The best part of sampling with Honeycomb is that Honeycomb is sampling native. This means that each event knows its sample rate and the query and visualization tools correct for this.

For example, we have a health-check endpoint that is used to verify that each instance of our application is running correctly. This endpoint is hit a lot. We have Kubernetes configured to check each instance every second. There are also external services periodically hitting this endpoint from various locations on the public internet. If we traced these health checks just like regular HTTP requests we would be burning most of our quota on these uninteresting requests. We could exclude these, but then we would have no visibility at all. How long do these health checks take? How often do they fail? It is nice to have some insight. So we simply sample these 1/256th of the time. This way we can still see the volume, latency and sources (for example kubernetes vs checks from the public internet) even if we can’t investigate the trace of every health check. Most importantly when we query for our most popular HTTP requests the health checks are scaled properly, so we are not mislead.

For example I can still see valuable metrics for my health checks like response time distribution and total rate. I can also easily view the traces of some slow health-checks to see why they took so long (assuming that your sampler is trace-aware).

health check metrics

In theory you can sample based on just about anything. For example sample 10% of HTTP requests but 100% if they return a 5xx response. Of course, you need to be careful to set the reported sample rate correctly, otherwise the “correction” will actually lead to incorrect results. This can be easy to mess up for dynamic sample rates, but a good library will handle this for you so that you get it correct every time.

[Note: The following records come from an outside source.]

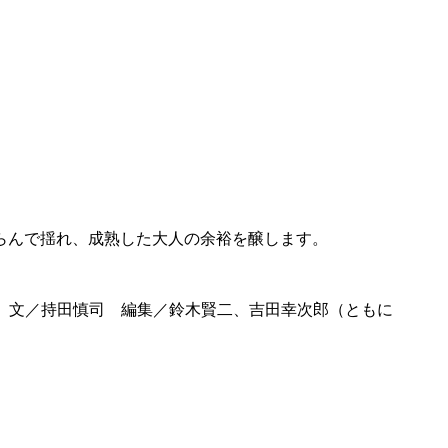
らんで揺れ、成熟した大人の余裕を醸します。
川 純 文／持田慎司 編集／鈴木賢二、吉田幸次郎（ともに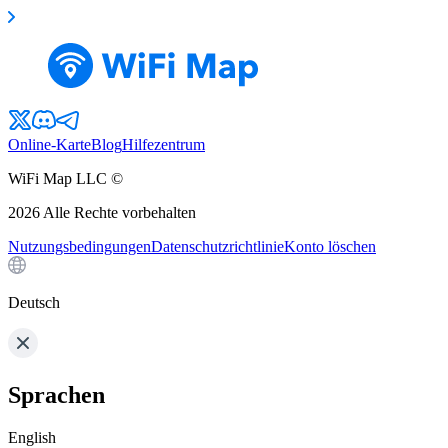
Online-Karte
Blog
Hilfezentrum
WiFi Map LLC ©
2026
Alle Rechte vorbehalten
Nutzungsbedingungen
Datenschutzrichtlinie
Konto löschen
Deutsch
Sprachen
English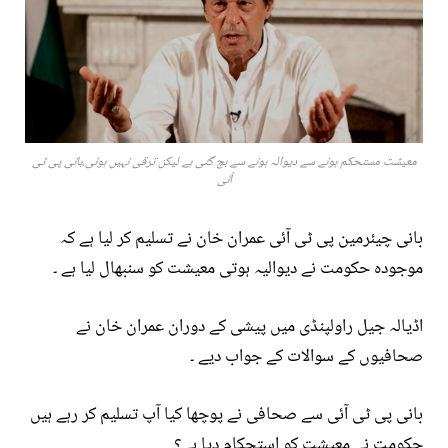
معیشت مستحکم ہونے سے دیوالہ ہونے سے بچ گئی ہے لیکن ترقی نہیں ہوئی،بانی پی ٹی
آئی
بانی چیئرمین پی ٹی آئی عمران خان نے تسلیم کر لیا ہے کہ
موجودہ حکومت نے دیوالیہ ہوتی معیشت کو سنبھال لیا ہے ۔
اڈیالہ جیل راولپنڈی میں پیشی کے دوران عمران خان نے
صحافیوں کے سوالات کے جواب دیے ۔
بانی پی ٹی آئی سے صحافی نے پوچھا کیا آپ تسلیم کر رہے ہیں
حکومت نے معیشت کو استحکام دیا ہے؟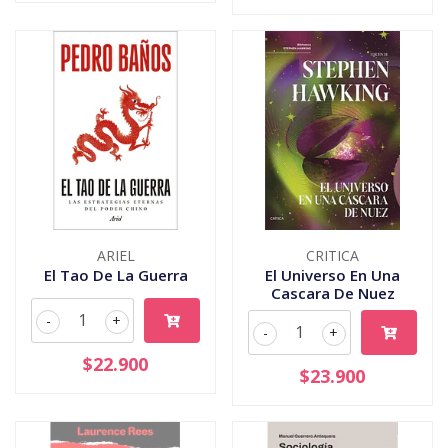
ARIEL
CRITICA
El Tao De La Guerra
El Universo En Una
Cascara De Nuez
-
+
-
+
$22.900
$23.900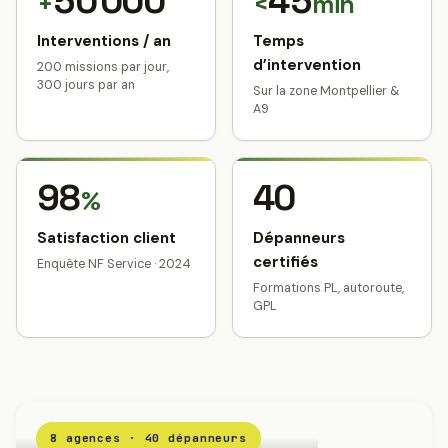
50 000
45
+
<
min
Interventions / an
Temps
d’intervention
200 missions par jour,
300 jours par an
Sur la zone Montpellier &
A9
98
40
%
Satisfaction client
Dépanneurs
certifiés
Enquête NF Service · 2024
Formations PL, autoroute,
GPL
8 agences · 40 dépanneurs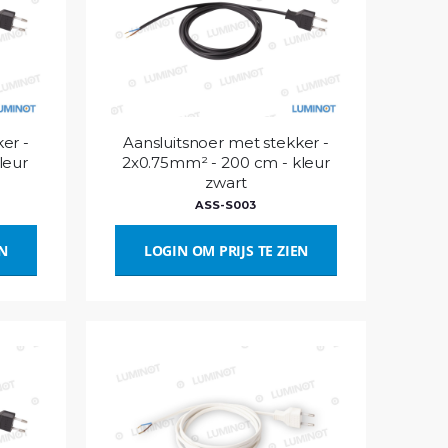
er -
Aansluitsnoer met stekker -
leur
2x0.75mm² - 200 cm - kleur
zwart
ASS-S003
EN
LOGIN OM PRIJS TE ZIEN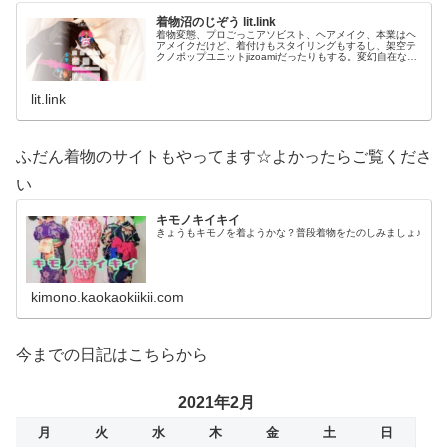
着物沼のじぞう lit.link
着物変態、プロごっこアソビスト、ヘアメイク、本業はヘ
アメイクだけど、着付けもスタイリングもするし、架空テ
クノポップユニットjizoamiだったりもする。変幻自在なた
だの着物好き。性神信仰研究家。、SNS、画像、音楽、動
画、個性とスタイルを１…
lit.link
ふだん着物のサイトもやってます☆よかったらご覧くださ
い
キモノキイキイ
きょうもキモノを着ようかな？普段着物をたのしみましょ♪
kimono.kaokaokiikii.com
今までの日記はこちらから
2021年2月
月
火
水
木
金
土
日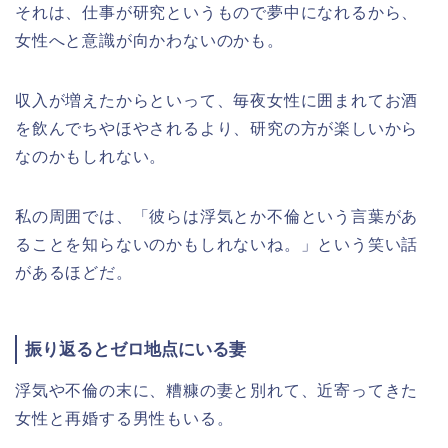
それは、仕事が研究というもので夢中になれるから、
女性へと意識が向かわないのかも。
収入が増えたからといって、毎夜女性に囲まれてお酒
を飲んでちやほやされるより、研究の方が楽しいから
なのかもしれない。
私の周囲では、「彼らは浮気とか不倫という言葉があ
ることを知らないのかもしれないね。」という笑い話
があるほどだ。
振り返るとゼロ地点にいる妻
浮気や不倫の末に、糟糠の妻と別れて、近寄ってきた
女性と再婚する男性もいる。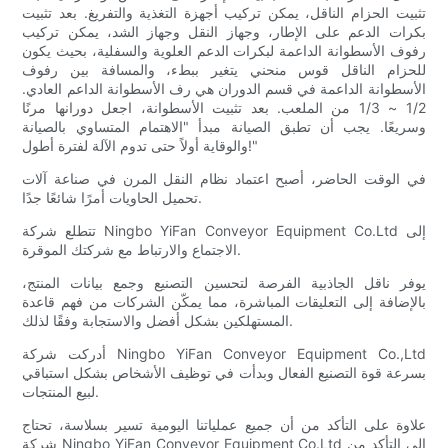
تثبيت الحزام الناقل، يمكن تركيب أجهزة التغذية والتفريغ. بعد تثبيت
بكرات الدعم على الإطار، وجهاز النقل وجهاز الشد، يمكن تركيب
رفوف الأسطوانة الداعمة لبكرات الدعم العلوية والسفلية، بحيث يكون
للحزام الناقل قوس منحني يتغير ببطء، والمسافة بين رفوف
الأسطوانة الداعمة في قسم الدوران هي رف الأسطوانة الداعم العادي.
1/2 ~ 1/3 من الملعب. بعد تثبيت الأسطوانة، اجعل دورانها مرنًا
وسريعًا. يجب أن تطبق الصيانة مبدأ "الاهتمام المتساوي بالصيانة
والوقاية أولاً حتى تدوم الآلة لفترة أطول!"
في الوقت الحاضر، أصبح اعتماد نظام النقل المرن في صناعة آلات
تحميل الحاويات أمرًا شائعًا جدًا.
تتطلع شركة Ningbo YiFan Conveyor Equipment Co.Ltd إلى
الاجتماع والارتباط مع شركتك الموقرة.
يوفر ناقل الجاذبية الفرصة لتحسين التصنيع وجمع بيانات المنتج،
بالإضافة إلى التعليقات المباشرة، مما يمكّن الشركات من فهم قاعدة
المستهلكين بشكل أفضل والاستجابة وفقًا لذلك.
أدركت شركة Ningbo YiFan Conveyor Equipment Co.,Ltd
بسرعة قوة التصنيع الفعال وبدأت في توظيف الأشخاص بشكل استباقي
لبيع المنتجات.
علاوة على التأكد من أن جميع عملياتنا اليومية تسير بسلاسة، تحتاج
شركة Ningbo YiFan Conveyor Equipment Co.Ltd إلى التأكد من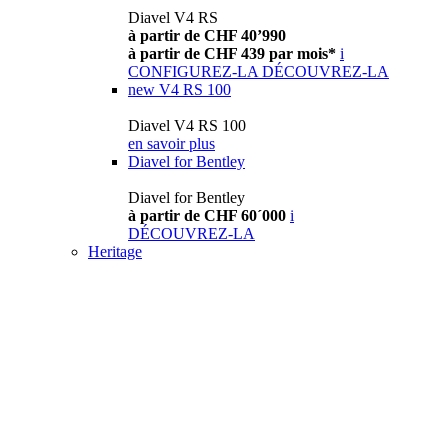
Diavel V4 RS
à partir de CHF 40’990
à partir de CHF 439 par mois*
i
CONFIGUREZ-LA
DÉCOUVREZ-LA
new
V4 RS 100
Diavel V4 RS 100
en savoir plus
Diavel for Bentley
Diavel for Bentley
à partir de CHF 60´000
i
DÉCOUVREZ-LA
Heritage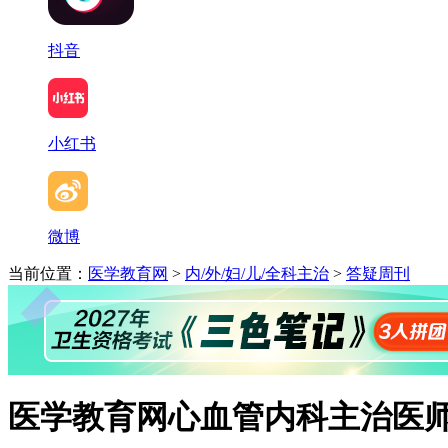
抖音
小红书
微博
当前位置：
医学教育网
>
内/外/妇/儿/全科主治
>
答疑周刊
医学教育网心血管内科主治医师：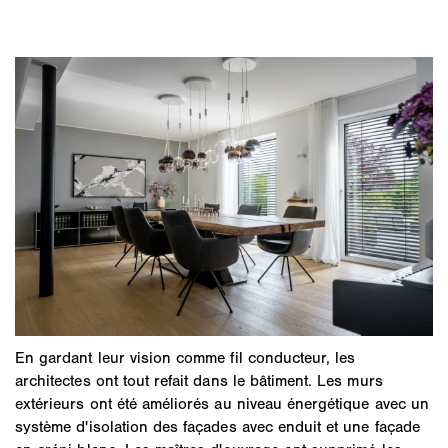
En gardant leur vision comme fil conducteur, les
architectes ont tout refait dans le bâtiment. Les murs
extérieurs ont été améliorés au niveau énergétique avec un
système d'isolation des façades avec enduit et une façade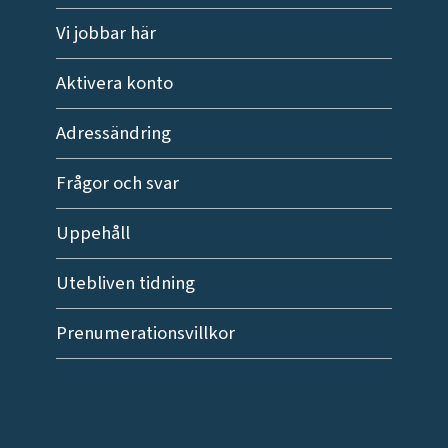
Vi jobbar här
Aktivera konto
Adressändring
Frågor och svar
Uppehåll
Utebliven tidning
Prenumerationsvillkor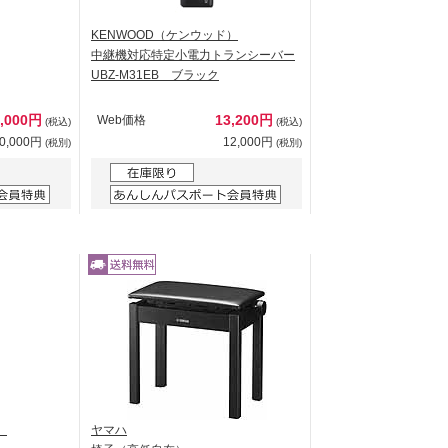
KENWOOD（ケンウッド）
中継機対応特定小電力トランシーバー
UBZ-M31EB ブラック
1,000円
13,200円
Web価格
(税込)
(税込)
0,000円
12,000円
(税別)
(税別)
）
ヤマハ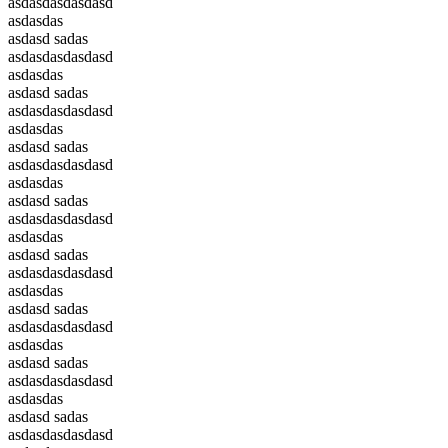
asdasdasdasdasd
asdasdas
asdasd sadas
asdasdasdasdasd
asdasdas
asdasd sadas
asdasdasdasdasd
asdasdas
asdasd sadas
asdasdasdasdasd
asdasdas
asdasd sadas
asdasdasdasdasd
asdasdas
asdasd sadas
asdasdasdasdasd
asdasdas
asdasd sadas
asdasdasdasdasd
asdasdas
asdasd sadas
asdasdasdasdasd
asdasdas
asdasd sadas
asdasdasdasdasd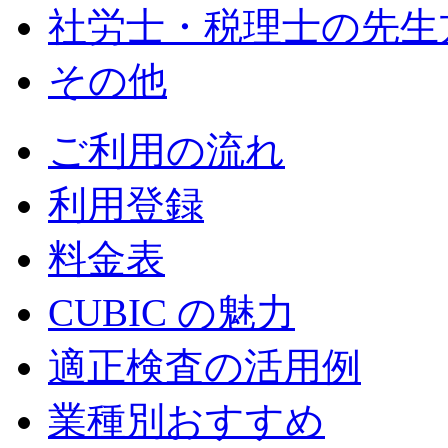
社労士・税理士の先生
その他
ご利用の流れ
利用登録
料金表
CUBIC の魅力
適正検査の活用例
業種別おすすめ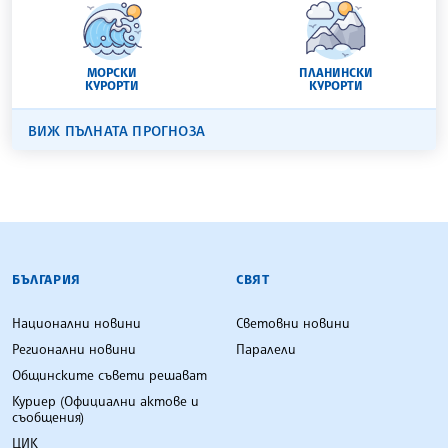
МОРСКИ
ПЛАНИНСКИ
КУРОРТИ
КУРОРТИ
ВИЖ ПЪЛНАТА ПРОГНОЗА
БЪЛГАРСКА ТЕЛЕГРАФНА АГЕНЦИЯ
БЪЛГАРИЯ
СВЯТ
Национални новини
Световни новини
Регионални новини
Паралели
Общинските съвети решават
Куриер (Официални актове и
съобщения)
ЦИК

With some basic tuning it is easy to use sampling to collect most of the data you need while keeping costs low. This is an excellent tool to make sure that you are getting good value from Honeycomb.

Ingest

Honeycomb supports the standard OpenTelemetry Collection API. OpenTelemetry is widely supported and you just need to point it at api.honeycomb.io with some custom headers for you API key. This keeps the lock-in low, which is fantastic.

Support

While I am only using the free plan and have access to lowest priority support, I have still been quite happy with what I have received. While the responses may take a while to come in the agents were knowledgeable and friendly. Not perfect, but they listened to what I said and gave thoughtful responses. I also have experience with a dedicated representative at a past company and they were excellent as well. I have definitely gotten the impression that the support team is a valued part of Honeycomb.

My only minor complaint with support is that while it said I would get replies in my email I never did. I had to remember to check back in the support widget on their website.